I certainly hope Cassava Sciences new drug Simufilam for Alzheimer’s disease works for several reasons

l. It represents a new approach to Alzheimer’s not involving getting rid of the plaque which has failed miserably

2. The disease is terrible and I’ve watched it destroy patients, family members and friends

3. I’ve known one of the principals (Lindsay Burns) of Cassava since she was a teenager and success couldn’t happen to a nicer person.
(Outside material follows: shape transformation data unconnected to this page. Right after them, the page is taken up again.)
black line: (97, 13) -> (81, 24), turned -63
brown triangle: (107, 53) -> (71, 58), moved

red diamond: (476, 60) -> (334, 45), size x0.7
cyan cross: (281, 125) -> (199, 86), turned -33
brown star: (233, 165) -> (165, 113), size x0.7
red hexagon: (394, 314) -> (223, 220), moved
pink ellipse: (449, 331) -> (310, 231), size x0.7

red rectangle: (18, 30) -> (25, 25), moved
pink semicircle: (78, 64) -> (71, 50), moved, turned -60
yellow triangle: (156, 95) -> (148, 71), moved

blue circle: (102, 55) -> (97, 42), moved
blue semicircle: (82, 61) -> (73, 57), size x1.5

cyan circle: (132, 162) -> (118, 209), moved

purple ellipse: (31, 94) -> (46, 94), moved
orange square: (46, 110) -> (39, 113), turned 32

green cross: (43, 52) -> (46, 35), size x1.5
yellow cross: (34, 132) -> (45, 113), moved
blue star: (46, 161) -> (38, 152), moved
For details please see https://luysii.wordpress.com/2021/02/02/montana-girl-does-good-real-good/.

Unfortunately even if Sumifilam works I doubt that it will be widely used because of the side effects (unknown at present) it is very likely to cause.  I certainly hope I’m wrong.
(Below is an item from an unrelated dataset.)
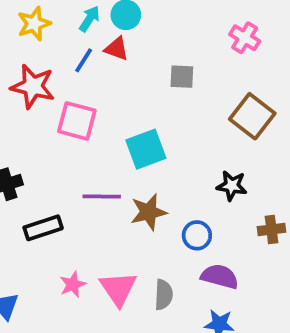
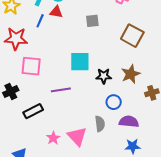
pink square: (77, 121) -> (31, 66), moved
cyan square: (146, 149) -> (80, 62), turned 30
black star: (232, 186) -> (104, 76), moved
brown star: (149, 212) -> (131, 74), moved
gray semicircle: (164, 295) -> (100, 124), moved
Here is the science behind the drug.  We’ll start with the protein the drug is supposed to affect — filamin A, a very large protein (2,603 amino acids to be exact).  I’ve known about it for years because it crosslinks actin in muscle, and I read everything I could about it, starting back in the day when I ran a muscular dystrophy clinic in Montana.  
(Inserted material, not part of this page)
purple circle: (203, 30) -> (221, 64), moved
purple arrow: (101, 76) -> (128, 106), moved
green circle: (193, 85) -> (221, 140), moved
Filamin binds actin by its amino terminal domain.  It forms a dimerization domain at its carboxy terminal end.  In between are 23 repeats of 96 amino acids which resemble immunoglobulin — forming a rod 800 Angstroms long.  The dimer forms a V with the actin binding domain at the two tips of the V, making it clear how it could link actin filaments together. 

Immunoglobulins are good at binding things and Lindsay knows of 90 different proteins filamin A binds to.  This is an enormous potential source of trouble.  

As one might imagine, filamin A could have a lot of conformations in addition to the V, and the pictures shown in https://www.ncbi.nlm.nih.gov/pmc/articles/PMC2099194/.

One such altered (from the V) conformation binds to the alpha7 nicotinic cholinergic receptor on the surface of neurons and Toll-Like Receptor 4 (TLR4) inside the cell.

Abeta42, the toxic peptide, has been known for years to bind tightly to the alpha7 nicotinic receptor — they say in the femtoMolar (10^-15 Molar) range, although I have my doubts as to whether such tiny concentration values are meaningful.  Let’s just say the binding is tight. 

The altered conformation of filamin A makes the binding of Abeta to alpha7even tighter. 

In some way, the tight binding causes signaling inside the cell (mechanism unspecified) to hyperphosphorylate the tau protein, which is more directly correlated with dementia in Alzheimer’s disease than the number of senile plaques. 

So what does Sumifilam actually do — it changes the ‘altered’ conformation of filamin A back to normal, decreasing Abeta signaling inside the cell.  

How do they know the conformation of filamin A has changed?  They haven’t done cryoEM or Xray crystallography on the protein.  The only evidence for a change in conformation, is a change in the electrophoretic mobility (which is pretty good evidence, but I’d like to know what conformation is changed to what).

Notice just how radical this proposed mechanism of action actually is.  The nicotinic cholinergic receptor is an ion channel, yet somehow the effect of Sumifilam is on how the channel binds to another protein, rather than how it conducts ions. 

However they have obtained some decent results with the drug in a very carefully done (though small — 13 patients) study in J. Prev Alz. Dis. 2020 (http://dx.doi.org/10.14283/ipad2020.6) and the FDA this year has given the company the go ahead for a larger phase III trial.

Addendum 26 March: The above link didn’t work.  This one should — it’s from Lindsay herself

https://link.springer.com/article/10.14283/jpad.2020.6

Why, despite rooting for the company and Lindsay am I doubtful that the drug will find wide use.  We are altering the conformation of a protein which interacts with at least 90 other proteins (Lindsay Burns, Personal Communication).  It seems inconceivable that there won’t be other effects in the neuron (or elsewhere in the body) due to changes in the interaction with the other 89 proteins filaminA interacts with.  Some of them are likely to be toxic.